Anangwe et al. (2008) considered two possibilities of CB: high, above the C3/C4 junction and low, below it [3]. The authors assumed that the C3/C4 junction corresponds to the upper margin of the thyroid cartilage [3]; this vertebral level of the CB is also considered by others [10, 33]. However, they did not perform dissections to validate this topographic correlation; the dissections were limited to the carotid triangle [3], so the vertebral level classification appears speculative. Ferracci et al. (2022) documented that the CB is generally located near the superior border of the thyroid cartilage but in front of the C4–C5 disk [15].

McNamara et al. tested the accuracy of a straight-line distance (SLD) between the skull base and the CB to identify that bifurcation [25]. The authors found that the greater horn of the hyoid had the most significant correlation with the SLD quartile group [25]. According to McNamara et al., a standardised definition of high CB is still lacking as there are different potential approaches to defining it [25]. However, one can classify the level of CB using a purely statistical definition, such as the shortest quartile of a normal distribution, as used by McNamara, or a clinical definition, the level that makes the intervention more difficult for the vascular surgeon and with a higher risk of complications for the patient [8].

Anu et al. (2007) found the CB at C3 in 50% on the right and 55% on the left, at C4 (40% on the right, 35% on the left), at C2 in 10% of cases and at C5 in 1% [4]. Woldeyes (2014) studied by dissection only 13 cadavers and located the CB at C2/C3 (3.85%), C3 (42.31%), C3/C4 (15.38%) and at C4 (38.46%) [36]. Chalise et al. (2021) studied the vertebral level of CB in 18 cadavers; it ranged from C2/C3 to C4 [9]. Cihan and Deveci (2022) found the highest vertebral level of CB in the lower 1/3 of the C2 vertebra and the lowest level in the upper 1/3 of the C6 vertebra [11].

Devadas et al. (2018) followed anterior cervical landmarks in the study of vertical topographic possibilities of CB: superior border of thyroid cartilage (75%), inter-thyro-hyoid level (10%), hyoid level (13.75%) and inter-hyo-mandibular level (1.25%) [14]. These authors did not find the CB below the superior margin of the thyroid cartilage. Their landmarks correspond respectively to levels 1 (13.95%), 2 (24.49%), 3 (39.12%) and 4 + 5 (19.73%) in the present study. The differences in type prevalences between these two studies are consistent.

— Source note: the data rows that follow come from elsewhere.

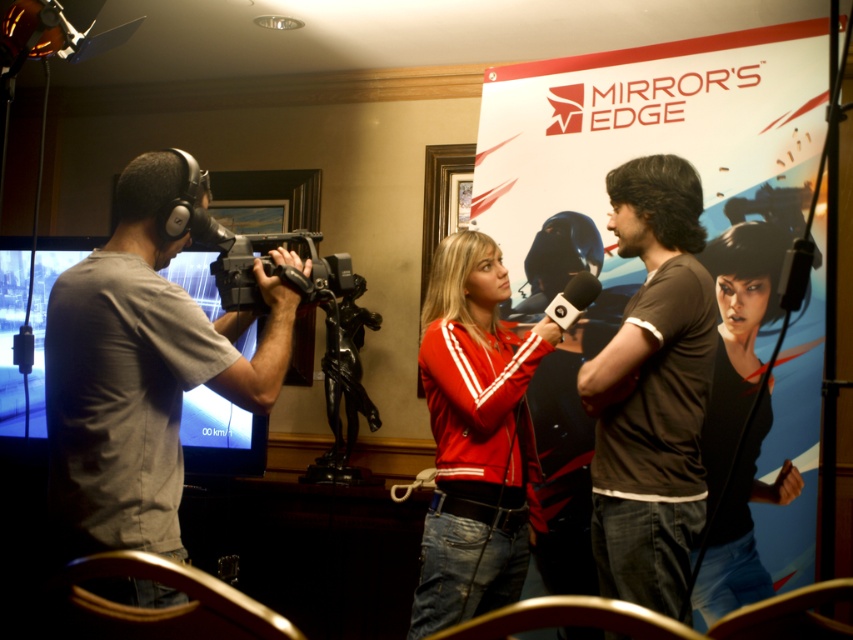 Which is in front, point (677, 228) or point (242, 307)?

Point (242, 307) is in front.

Between point (648, 428) and point (334, 292), which one is positioned behind?

The point (648, 428) is behind.

Identify the location of brown cotton t-shirt at center. The width and height of the screenshot is (853, 640). click(x=653, y=390).

In the scene shown: Is gray fabric shirt at left wider than black matte jacket at center?

Indeed, gray fabric shirt at left has a greater width compared to black matte jacket at center.

Between gray fabric shirt at left and black matte jacket at center, which one appears on the left side from the viewer's perspective?

From the viewer's perspective, gray fabric shirt at left appears more on the left side.

In order to click on gray fabric shirt at left in this screenshot , I will do `click(141, 372)`.

Which is more to the right, red matte jacket at center or black matte jacket at center?

black matte jacket at center

Between red matte jacket at center and black matte jacket at center, which one is positioned higher?

red matte jacket at center is higher up.

At what (x,y) coordinates should I click in order to perform the action: click on red matte jacket at center. Please return your answer as a coordinate pair (x, y). Looking at the image, I should click on (474, 438).

What are the coordinates of `red matte jacket at center` in the screenshot? It's located at (474, 438). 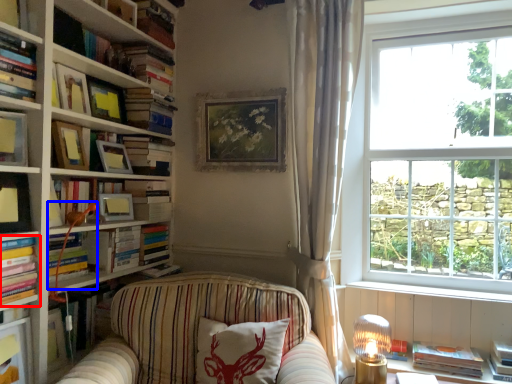 Question: Which object is further to the camera taking this photo, book (highlighted by a red box) or lamp (highlighted by a blue box)?

Choices:
 (A) book
 (B) lamp

Answer: (B) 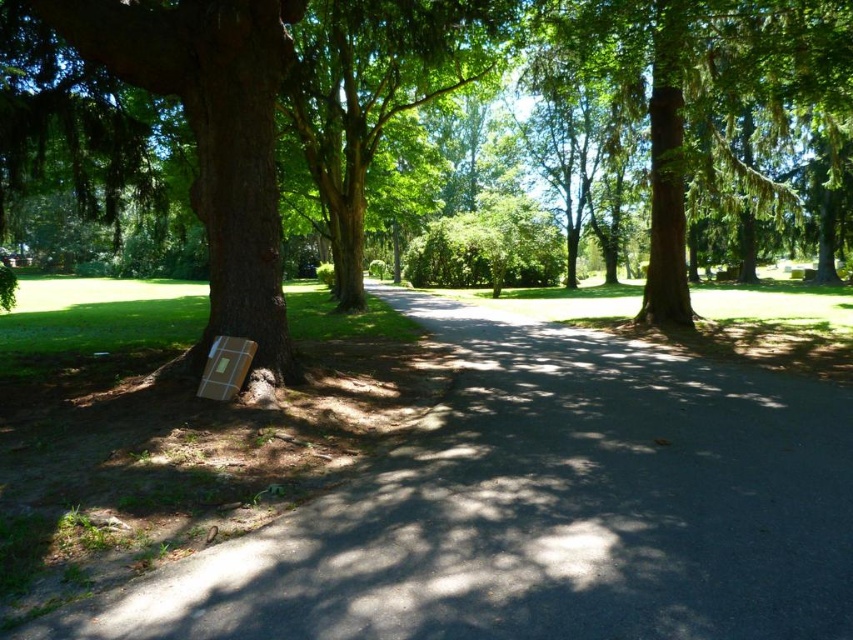 You are a delivery person who needs to place a new box next to the existing one. The new box is the same size as the brown textured trunk at left. Will it fit next to the brown cardboard box at left without overlapping?

The brown cardboard box at left has a width less than the brown textured trunk at left. Since the new box is the same size as the trunk, it will be wider than the existing cardboard box. Therefore, placing it next to the brown cardboard box at left may cause overlapping unless there is sufficient space.

You are a park visitor walking along the paved path that curves to the right. You see the brown cardboard box at left and the green textured tree at center. Which object is closer to your current position when you are standing on the path near the tree?

The brown cardboard box at left is to the left of the green textured tree at center, so when standing near the tree on the path, the green textured tree at center is closer to your current position.

From the picture: You are a park visitor who wants to place a picnic blanket near the brown textured trunk at left but need to avoid the brown cardboard box at left. Which direction should you move from the trunk to stay clear of the box?

The brown cardboard box at left is to the right of the brown textured trunk at left. To avoid it, move to the left side of the trunk away from the box. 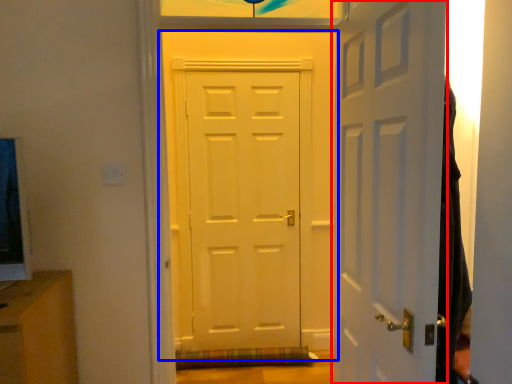 Question: Among these objects, which one is farthest to the camera, door (highlighted by a red box) or door (highlighted by a blue box)?

Choices:
 (A) door
 (B) door

Answer: (B) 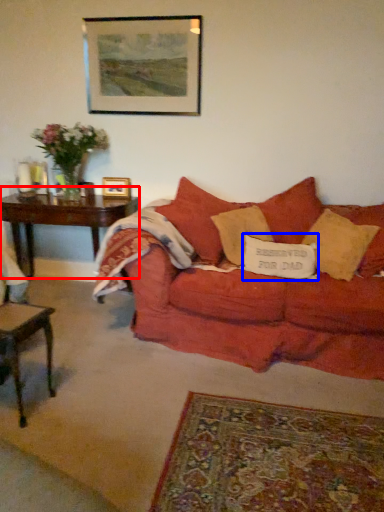 Question: Which point is closer to the camera, table (highlighted by a red box) or pillow (highlighted by a blue box)?

Choices:
 (A) table
 (B) pillow

Answer: (B) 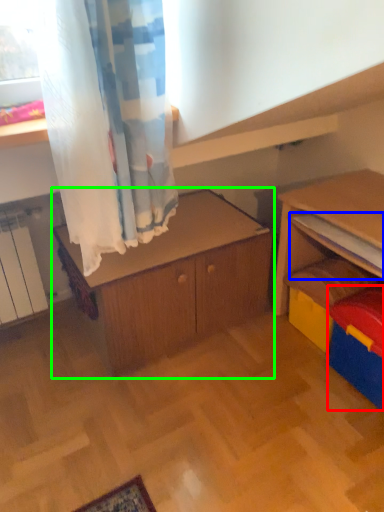 Question: Which is farther away from storage box (highlighted by a red box)? shelf (highlighted by a blue box) or cabinetry (highlighted by a green box)?

Choices:
 (A) shelf
 (B) cabinetry

Answer: (B) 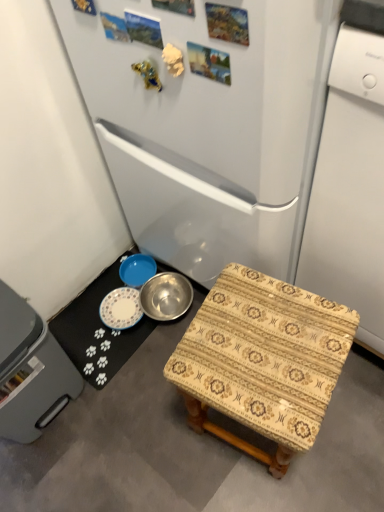 Find the location of a particular element. free space in front of gray plastic dishwasher at lower left is located at coordinates (61, 475). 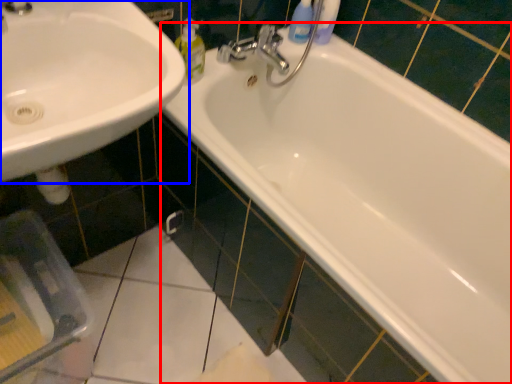 Question: Which point is further to the camera, bathtub (highlighted by a red box) or sink (highlighted by a blue box)?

The limitations of this study are related to the simultaneous variations of the ECA and ICA. Thus, for a specific level of the CB, the branching pattern of the ECA could differ from one case to another. Moreover, a certain topographical level of the CB may not give additional information on the deviated courses of the carotid arteries due to their coiling, kinking, or different axial rotations.

Conclusions

The vertical topography of the CB is highly variable and has sex-related specificity. This detail should be included in the teaching of anatomy. The right and left types 2 and 3 are rather found in males, and the right types 1 and 5 – in females. The vertebral level of the CB has a higher variability in males, while in females, the CB has usually a C3-C4 level. The hyoid level of the CB should not be associated with a certain vertebral level. The level of the CB is usually bilaterally symmetrical. Therefore, surgeons and interventionists should carefully document the carotid anatomy on a case-by-case basis.